**What this task involves:** Would you output the entries below only from the line containing "Des défis liés à votre" through the line containing "appareils sont déployés, les", exactly as they stand and with both ends included?

**Raw data:**
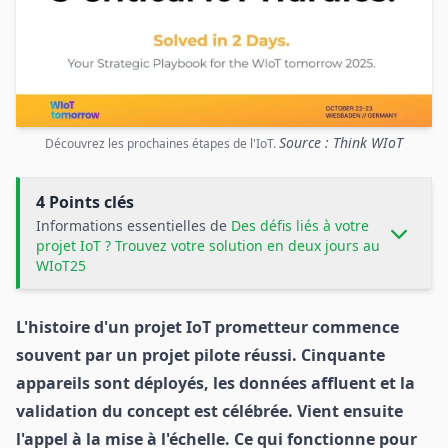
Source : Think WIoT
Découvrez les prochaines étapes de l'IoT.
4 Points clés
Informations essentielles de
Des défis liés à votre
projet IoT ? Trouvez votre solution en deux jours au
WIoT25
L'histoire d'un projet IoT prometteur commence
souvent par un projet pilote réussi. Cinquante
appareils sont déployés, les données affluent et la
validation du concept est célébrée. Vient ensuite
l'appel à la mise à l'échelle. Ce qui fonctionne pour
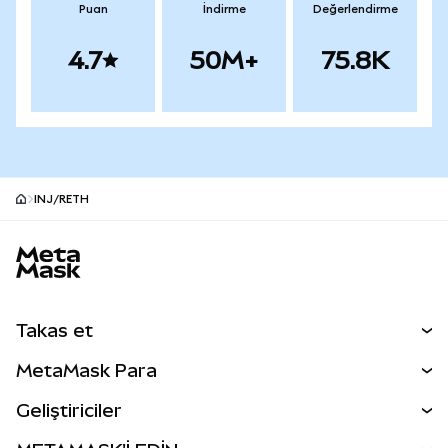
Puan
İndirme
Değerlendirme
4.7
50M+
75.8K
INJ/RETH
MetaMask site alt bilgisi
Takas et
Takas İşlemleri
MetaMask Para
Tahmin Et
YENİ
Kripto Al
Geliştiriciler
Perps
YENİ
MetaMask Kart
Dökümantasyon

==

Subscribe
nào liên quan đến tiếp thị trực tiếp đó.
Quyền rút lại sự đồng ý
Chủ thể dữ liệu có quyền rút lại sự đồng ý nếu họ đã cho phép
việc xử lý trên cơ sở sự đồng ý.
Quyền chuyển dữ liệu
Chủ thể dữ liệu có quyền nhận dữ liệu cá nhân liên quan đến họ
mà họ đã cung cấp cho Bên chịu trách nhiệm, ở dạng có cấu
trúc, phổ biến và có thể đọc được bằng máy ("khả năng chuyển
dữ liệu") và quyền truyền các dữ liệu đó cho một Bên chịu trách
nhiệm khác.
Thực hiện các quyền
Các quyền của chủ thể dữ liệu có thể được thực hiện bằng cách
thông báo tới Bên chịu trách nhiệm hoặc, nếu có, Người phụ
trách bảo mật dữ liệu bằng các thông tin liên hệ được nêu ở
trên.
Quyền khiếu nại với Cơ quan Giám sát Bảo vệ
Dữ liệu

**Worked solution:**
Des défis liés à votre
projet IoT ? Trouvez votre solution en deux jours au
WIoT25
L'histoire d'un projet IoT prometteur commence
souvent par un projet pilote réussi. Cinquante
appareils sont déployés, les données affluent et la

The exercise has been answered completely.